Other, more subtle filmmaking touches add to the character’s malevolence. Sound, for example: the dissonant, buzz/drone Joker theme (as devised by Hans Zimmer) is spine-tingling; and the scene where Nolan cuts all sound as the Joker frightfully sticks his head out of the speeding cop car hammers home just how utterly serious this sometimes-funny demon actually is.

Portrayals like this—where evil is totally unexplained and yet so thoroughly convincing—are far more disturbing than the “look what happened in my childhood” villains of the horror film pantheon. Ledger’s Joker reminded me of Javier Bardem’s Anton Chigurh, or even Daniel Day Lewis’s Daniel Plainview—other recent embodiments of amoral men wreaking havoc, death, and destruction in the worlds they inhabit. It is interesting to me that these performances are increasingly the most lauded and rewarded in our culture. Both Bardem and Day Lewis won Oscars for their performances last year, and Ledger will doubtless be nominated for one (if not win) this year.

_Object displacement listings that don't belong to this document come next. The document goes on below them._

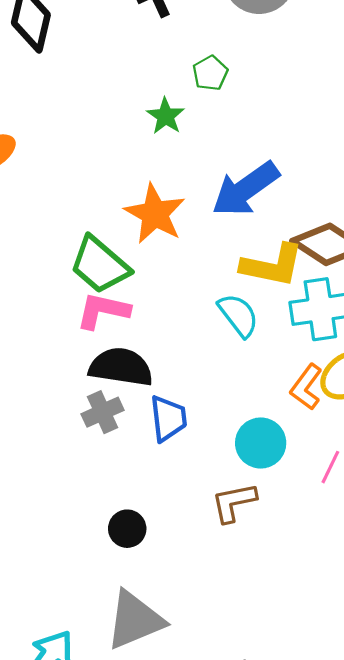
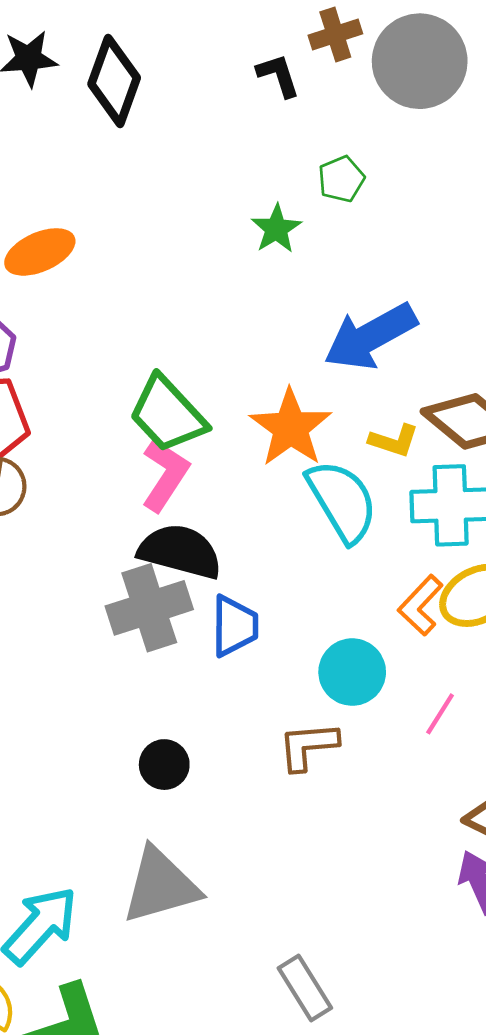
orange star: (155, 214) -> (291, 428), moved
yellow L-shape: (272, 265) -> (394, 441), size x0.6
pink L-shape: (103, 311) -> (165, 475), turned 104
cyan semicircle: (238, 315) -> (342, 501), size x1.4
gray cross: (103, 412) -> (149, 608), size x1.5

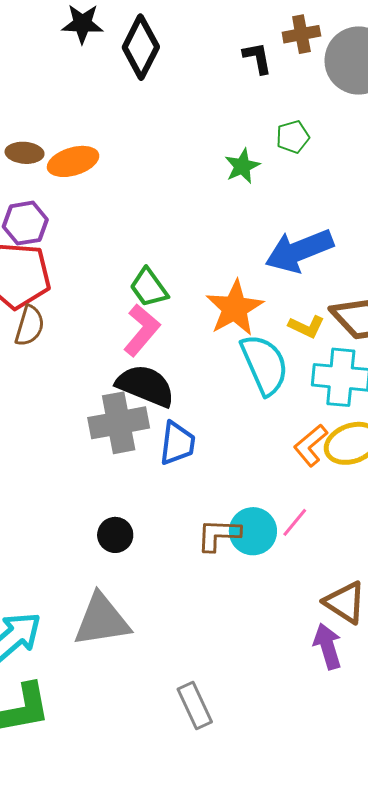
green trapezoid: (168, 414) -> (149, 288), size x0.7
cyan circle: (352, 672) -> (253, 531), moved
pink line: (440, 714) -> (295, 522), moved

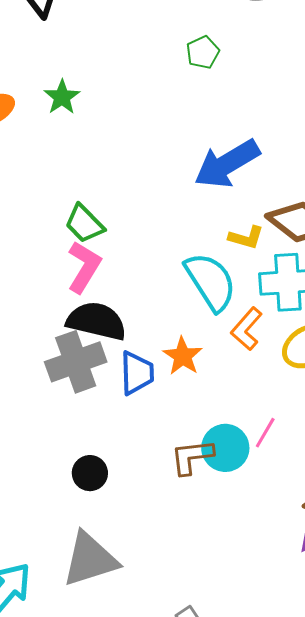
green star: (242, 166) -> (62, 97), moved
orange star: (235, 308) -> (183, 356), moved, size x0.7
orange L-shape: (311, 445) -> (247, 329), moved

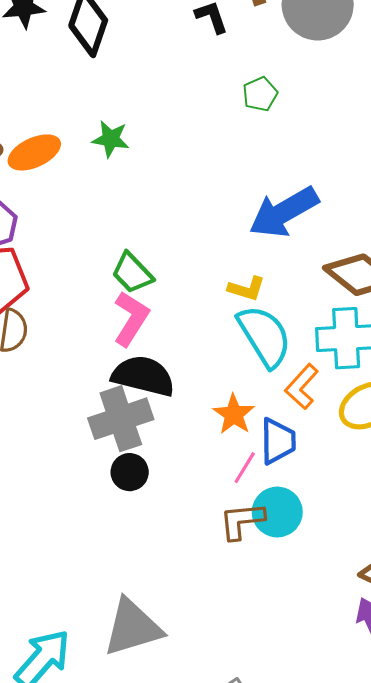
green star: (62, 97) -> (111, 139), turned -30
yellow L-shape: (246, 237) -> (247, 289), moved
blue trapezoid: (137, 373) -> (278, 441), moved
pink line: (265, 433) -> (245, 468), moved
black circle: (90, 473) -> (130, 472), moved

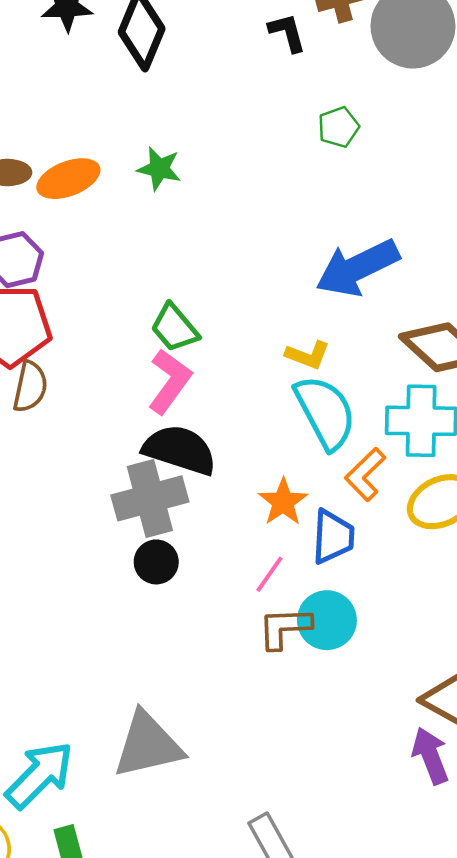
pink line: (245, 468) -> (270, 574), moved

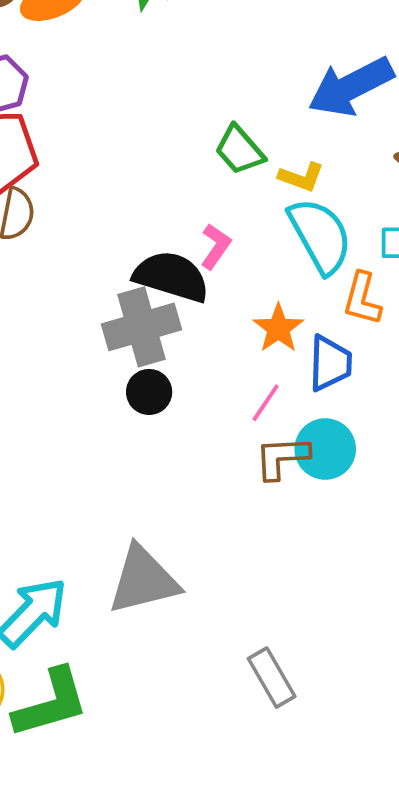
green trapezoid: (174, 328) -> (239, 150), moved
pink L-shape: (170, 381) -> (216, 246), moved, size x0.7
orange L-shape: (365, 474) -> (362, 299), turned -30

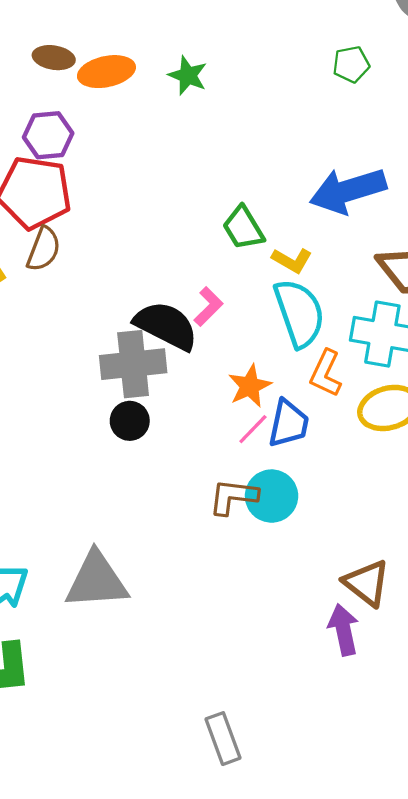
pink line: (266, 403) -> (253, 429), moved
gray rectangle: (272, 678) -> (223, 739), moved

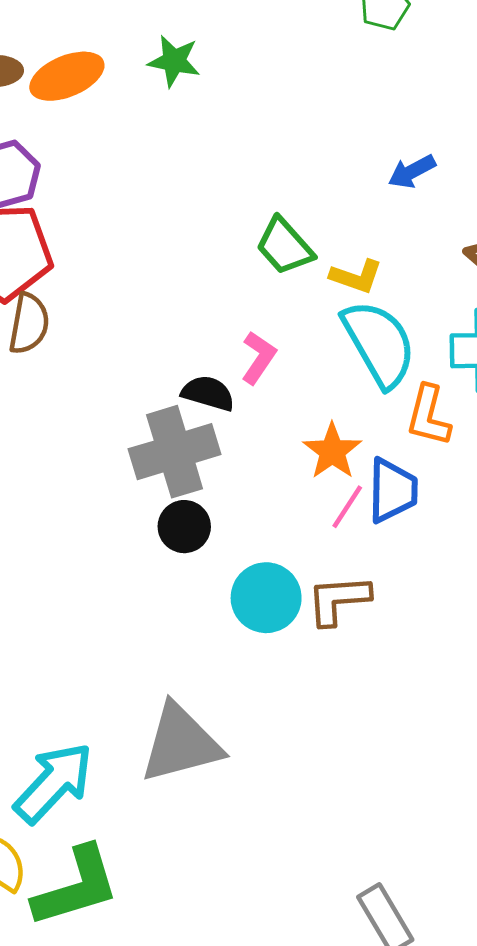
blue arrow: (348, 191) -> (412, 171), size x0.5
black semicircle: (166, 326) -> (208, 393), size x0.6
cyan circle: (272, 496) -> (266, 598), moved

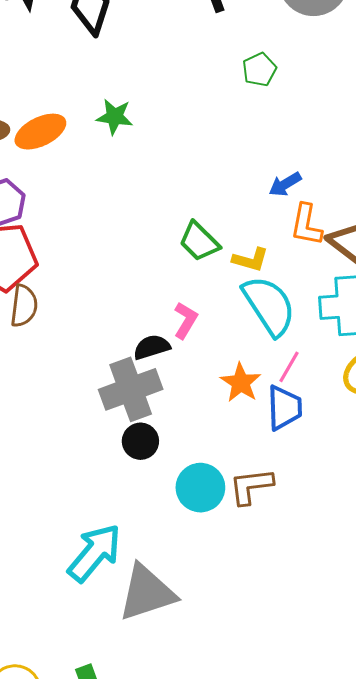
black semicircle: (208, 393) -> (152, 347), turned -30
orange L-shape: (428, 416) -> (306, 225), moved
pink line: (347, 507) -> (289, 367), moved
cyan arrow: (54, 783) -> (95, 553), moved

What is it about seeing evil so convincingly rendered on screen that attracts our praise? Why are there so many more “tour de force” performances of dastardly wretches than there are of good people? Indeed, why is it so hard to evoke a convincing portrayal of good, pure, moral characters in film and literature? Dostoevsky tried it in The Idiot (in the character of Myshkin) but ultimately failed. Is it even possible to evoke a righteous person as convincingly as an evil one? Perhaps it is because we are fallen and so unfamiliar with righteousness that we cannot produce these performances. But that still doesn’t answer the question: why do we celebrate the evil characters so much? Why are we going so ape-wild over Heath Ledger’s presentation (and I’m guilty of it, for sure) of an evil that is perhaps unparalleled in screen history?

Don’t get me wrong; I’m all for great acting performances. But at what point should we worry about our attraction to something so devilish as Heath Ledger’s Joker?